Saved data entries
──────────
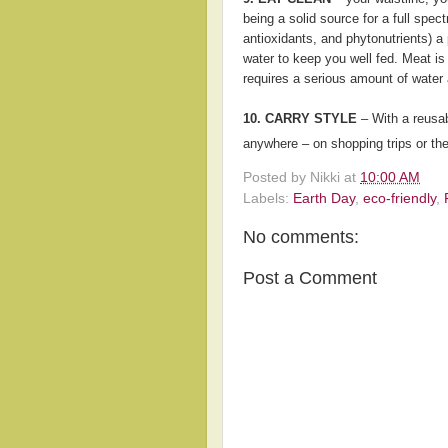
being a solid source for a full spect
antioxidants, and phytonutrients) a 
water to keep you well fed. Meat is 
requires a serious amount of water a
10. CARRY STYLE
– With a reusab
anywhere – on shopping trips or th
Posted by
Nikki
at
10:00 AM
Labels:
Earth Day
,
eco-friendly
,
No comments:
Post a Comment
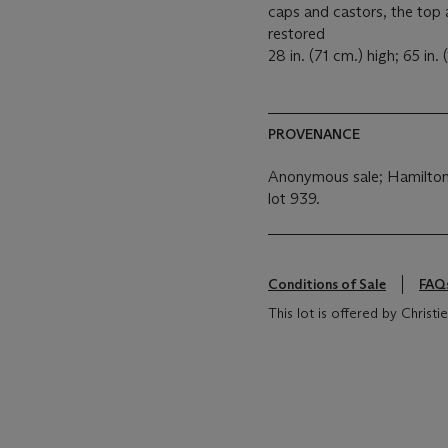
caps and castors, the top 
restored
28 in. (71 cm.) high; 65 in.
PROVENANCE
Anonymous sale; Hamilton 
lot 939.
Conditions of Sale
FAQ
This lot is offered by Chris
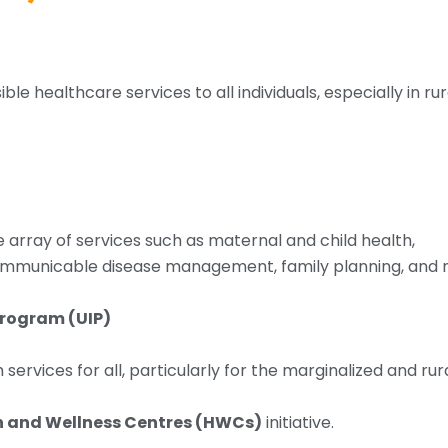
ble healthcare services to all individuals, especially in ru
e array of services such as maternal and child health,
municable disease management, family planning, and n
Program (UIP)
services for all, particularly for the marginalized and rur
 and Wellness Centres (HWCs)
initiative.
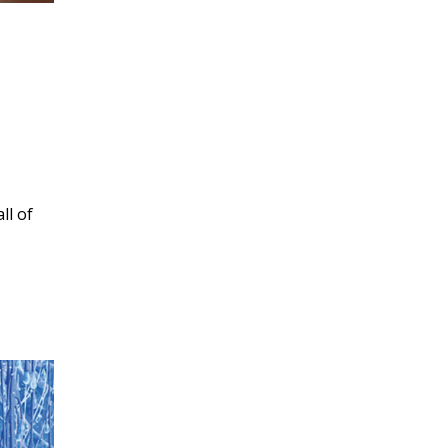
ll of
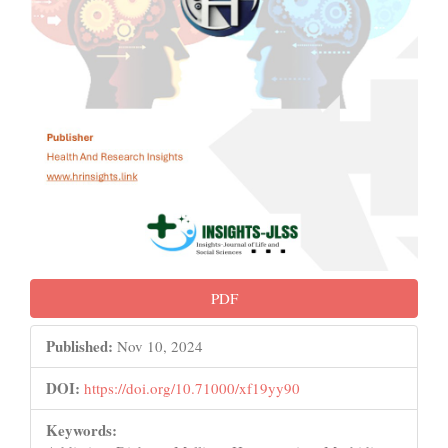
PDF
Published:
Nov 10, 2024
DOI:
https://doi.org/10.71000/xf19yy90
Keywords:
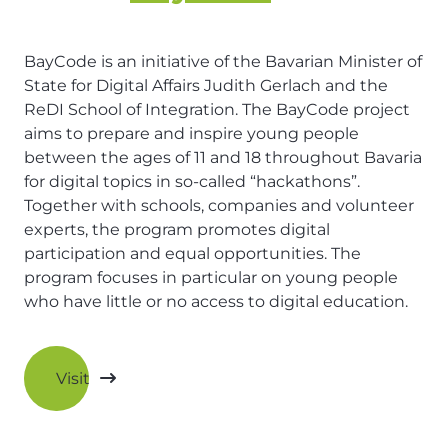
BayCode is an initiative of the Bavarian Minister of
State for Digital Affairs Judith Gerlach and the
ReDI School of Integration. The BayCode project
aims to prepare and inspire young people
between the ages of 11 and 18 throughout Bavaria
for digital topics in so-called “hackathons”.
Together with schools, companies and volunteer
experts, the program promotes digital
participation and equal opportunities. The
program focuses in particular on young people
who have little or no access to digital education.
Visit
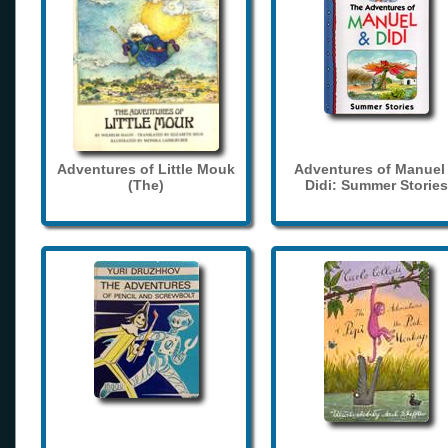
Adventures of Little Mouk
Adventures of Manuel
(The)
Didi: Summer Stories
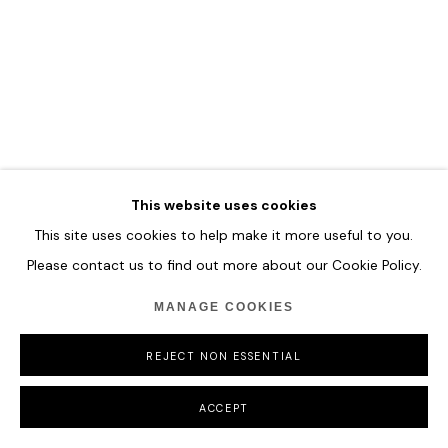
MANAGE COOKIES
COPYRIGHT © 2026 HOFA GALLERY (HOUSE OF FINE ART)
This website uses cookies
This site uses cookies to help make it more useful to you.
Please contact us to find out more about our Cookie Policy.
MANAGE COOKIES
REJECT NON ESSENTIAL
ACCEPT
──────────
• [INSTRUCTIONS TO FOLLOW]:
Would you write out each entry word for word and omit the images?

• [ANSWER]:
being a solid source for a full spect
antioxidants, and phytonutrients) a 
water to keep you well fed. Meat is 
requires a serious amount of water a
10. CARRY STYLE
– With a reusab
anywhere – on shopping trips or th
Posted by
Nikki
at
10:00 AM
Labels:
Earth Day
,
eco-friendly
,
No comments:
Post a Comment
caps and castors, the top 
restored
28 in. (71 cm.) high; 65 in.
PROVENANCE
Anonymous sale; Hamilton 
lot 939.
Conditions of Sale
FAQ
This lot is offered by Chris
ble healthcare services to all individuals, especially in ru
e array of services such as maternal and child health,
municable disease management, family planning, and n
Program (UIP)
services for all, particularly for the marginalized and rur
 and Wellness Centres (HWCs)
initiative.
ll of
PDF
Published:
Nov 10, 2024
DOI:
https://doi.org/10.71000/xf19yy90
Keywords:
BayCode is an initiative of the Bavarian Minister of
State for Digital Affairs Judith Gerlach and the
ReDI School of Integration. The BayCode project
aims to prepare and inspire young people
between the ages of 11 and 18 throughout Bavaria
for digital topics in so-called “hackathons”.
Together with schools, companies and volunteer
experts, the program promotes digital
participation and equal opportunities. The
program focuses in particular on young people
who have little or no access to digital education.
Visit
Adventures of Little Mouk
Adventures of Manuel
(The)
Didi: Summer Stories
MANAGE COOKIES
COPYRIGHT © 2026 HOFA GALLERY (HOUSE OF FINE ART)
This website uses cookies
This site uses cookies to help make it more useful to you.
Please contact us to find out more about our Cookie Policy.
MANAGE COOKIES
REJECT NON ESSENTIAL
ACCEPT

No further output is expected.